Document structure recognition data
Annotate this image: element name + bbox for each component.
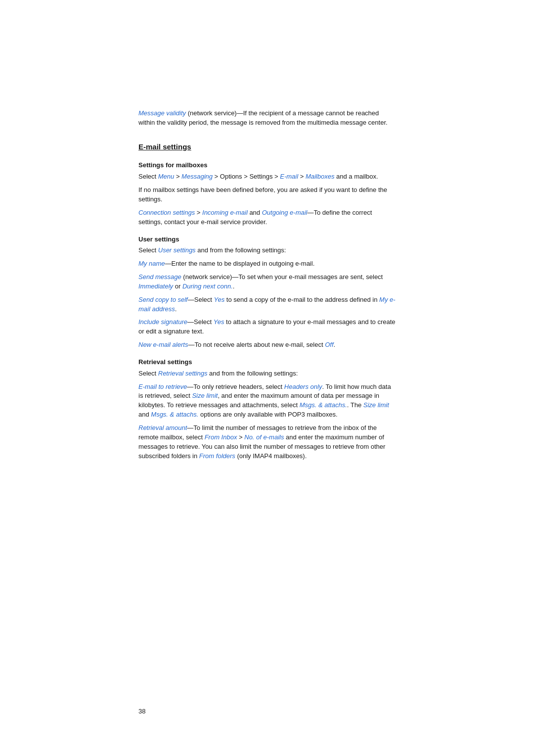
during-next-conn-link[interactable]: During next conn.	[182, 283, 233, 290]
new-email-alerts-para: New e-mail alerts—To not receive alerts …	[138, 340, 396, 350]
connection-settings-link[interactable]: Connection settings	[138, 209, 195, 216]
email-to-retrieve-para: E-mail to retrieve—To only retrieve head…	[138, 382, 396, 420]
message-validity-link[interactable]: Message validity	[138, 109, 186, 117]
size-limit-link-1[interactable]: Size limit	[192, 392, 218, 399]
retrieval-settings-link[interactable]: Retrieval settings	[158, 370, 208, 377]
from-folders-link[interactable]: From folders	[199, 452, 235, 460]
my-name-para: My name—Enter the name to be displayed i…	[138, 259, 396, 269]
mailboxes-link[interactable]: Mailboxes	[306, 173, 335, 180]
incoming-email-link[interactable]: Incoming e-mail	[202, 209, 248, 216]
include-signature-link[interactable]: Include signature	[138, 318, 187, 326]
msgs-attachs-link-1[interactable]: Msgs. & attachs.	[300, 401, 347, 409]
headers-only-link[interactable]: Headers only	[284, 383, 322, 390]
off-link[interactable]: Off	[325, 341, 333, 348]
yes-link-1[interactable]: Yes	[214, 296, 224, 303]
immediately-link[interactable]: Immediately	[138, 283, 173, 290]
user-settings-para1: Select User settings and from the follow…	[138, 246, 396, 255]
send-message-link[interactable]: Send message	[138, 273, 181, 281]
msgs-attachs-link-2[interactable]: Msgs. & attachs.	[151, 411, 198, 418]
email-to-retrieve-link[interactable]: E-mail to retrieve	[138, 383, 187, 390]
mailboxes-para2: If no mailbox settings have been defined…	[138, 186, 396, 204]
retrieval-amount-para: Retrieval amount—To limit the number of …	[138, 424, 396, 461]
section-heading: E-mail settings	[138, 142, 396, 152]
page: Message validity (network service)—If th…	[0, 0, 534, 756]
size-limit-link-2[interactable]: Size limit	[363, 401, 389, 409]
intro-paragraph: Message validity (network service)—If th…	[138, 109, 396, 128]
yes-link-2[interactable]: Yes	[214, 318, 224, 326]
page-number: 38	[138, 707, 145, 716]
messaging-link[interactable]: Messaging	[181, 173, 213, 180]
my-name-link[interactable]: My name	[138, 260, 165, 267]
new-email-alerts-link[interactable]: New e-mail alerts	[138, 341, 188, 348]
email-link[interactable]: E-mail	[280, 173, 298, 180]
include-signature-para: Include signature—Select Yes to attach a…	[138, 318, 396, 336]
user-settings-heading: User settings	[138, 235, 396, 244]
user-settings-link[interactable]: User settings	[158, 246, 196, 254]
from-inbox-link[interactable]: From Inbox	[205, 433, 237, 441]
send-copy-para: Send copy to self—Select Yes to send a c…	[138, 295, 396, 314]
send-message-para: Send message (network service)—To set wh…	[138, 273, 396, 291]
no-of-emails-link[interactable]: No. of e-mails	[244, 433, 284, 441]
retrieval-amount-link[interactable]: Retrieval amount	[138, 424, 187, 431]
mailboxes-para3: Connection settings > Incoming e-mail an…	[138, 208, 396, 227]
retrieval-para1: Select Retrieval settings and from the f…	[138, 369, 396, 378]
mailboxes-heading: Settings for mailboxes	[138, 161, 396, 170]
mailboxes-para1: Select Menu > Messaging > Options > Sett…	[138, 172, 396, 182]
menu-link[interactable]: Menu	[158, 173, 175, 180]
outgoing-email-link[interactable]: Outgoing e-mail	[262, 209, 308, 216]
send-copy-to-self-link[interactable]: Send copy to self	[138, 296, 188, 303]
retrieval-settings-heading: Retrieval settings	[138, 358, 396, 367]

TRY IT:
Write the records out in full, word for word; leave every picture behind.

ANSWER BOX:
Annotate this image: element name + bbox for each component.
during-next-conn-link[interactable]: During next conn.	[182, 283, 233, 290]
new-email-alerts-para: New e-mail alerts—To not receive alerts …	[138, 340, 396, 350]
connection-settings-link[interactable]: Connection settings	[138, 209, 195, 216]
email-to-retrieve-para: E-mail to retrieve—To only retrieve head…	[138, 382, 396, 420]
message-validity-link[interactable]: Message validity	[138, 109, 186, 117]
size-limit-link-1[interactable]: Size limit	[192, 392, 218, 399]
retrieval-settings-link[interactable]: Retrieval settings	[158, 370, 208, 377]
from-folders-link[interactable]: From folders	[199, 452, 235, 460]
my-name-para: My name—Enter the name to be displayed i…	[138, 259, 396, 269]
mailboxes-link[interactable]: Mailboxes	[306, 173, 335, 180]
incoming-email-link[interactable]: Incoming e-mail	[202, 209, 248, 216]
include-signature-link[interactable]: Include signature	[138, 318, 187, 326]
msgs-attachs-link-1[interactable]: Msgs. & attachs.	[300, 401, 347, 409]
headers-only-link[interactable]: Headers only	[284, 383, 322, 390]
off-link[interactable]: Off	[325, 341, 333, 348]
yes-link-1[interactable]: Yes	[214, 296, 224, 303]
immediately-link[interactable]: Immediately	[138, 283, 173, 290]
user-settings-para1: Select User settings and from the follow…	[138, 246, 396, 255]
send-message-link[interactable]: Send message	[138, 273, 181, 281]
msgs-attachs-link-2[interactable]: Msgs. & attachs.	[151, 411, 198, 418]
email-to-retrieve-link[interactable]: E-mail to retrieve	[138, 383, 187, 390]
mailboxes-para2: If no mailbox settings have been defined…	[138, 186, 396, 204]
retrieval-amount-para: Retrieval amount—To limit the number of …	[138, 424, 396, 461]
section-heading: E-mail settings	[138, 142, 396, 152]
page: Message validity (network service)—If th…	[0, 0, 534, 756]
size-limit-link-2[interactable]: Size limit	[363, 401, 389, 409]
intro-paragraph: Message validity (network service)—If th…	[138, 109, 396, 128]
yes-link-2[interactable]: Yes	[214, 318, 224, 326]
page-number: 38	[138, 707, 145, 716]
messaging-link[interactable]: Messaging	[181, 173, 213, 180]
my-name-link[interactable]: My name	[138, 260, 165, 267]
new-email-alerts-link[interactable]: New e-mail alerts	[138, 341, 188, 348]
email-link[interactable]: E-mail	[280, 173, 298, 180]
include-signature-para: Include signature—Select Yes to attach a…	[138, 318, 396, 336]
user-settings-heading: User settings	[138, 235, 396, 244]
user-settings-link[interactable]: User settings	[158, 246, 196, 254]
from-inbox-link[interactable]: From Inbox	[205, 433, 237, 441]
send-copy-para: Send copy to self—Select Yes to send a c…	[138, 295, 396, 314]
send-message-para: Send message (network service)—To set wh…	[138, 273, 396, 291]
no-of-emails-link[interactable]: No. of e-mails	[244, 433, 284, 441]
retrieval-amount-link[interactable]: Retrieval amount	[138, 424, 187, 431]
mailboxes-para3: Connection settings > Incoming e-mail an…	[138, 208, 396, 227]
retrieval-para1: Select Retrieval settings and from the f…	[138, 369, 396, 378]
mailboxes-heading: Settings for mailboxes	[138, 161, 396, 170]
mailboxes-para1: Select Menu > Messaging > Options > Sett…	[138, 172, 396, 182]
menu-link[interactable]: Menu	[158, 173, 175, 180]
outgoing-email-link[interactable]: Outgoing e-mail	[262, 209, 308, 216]
send-copy-to-self-link[interactable]: Send copy to self	[138, 296, 188, 303]
retrieval-settings-heading: Retrieval settings	[138, 358, 396, 367]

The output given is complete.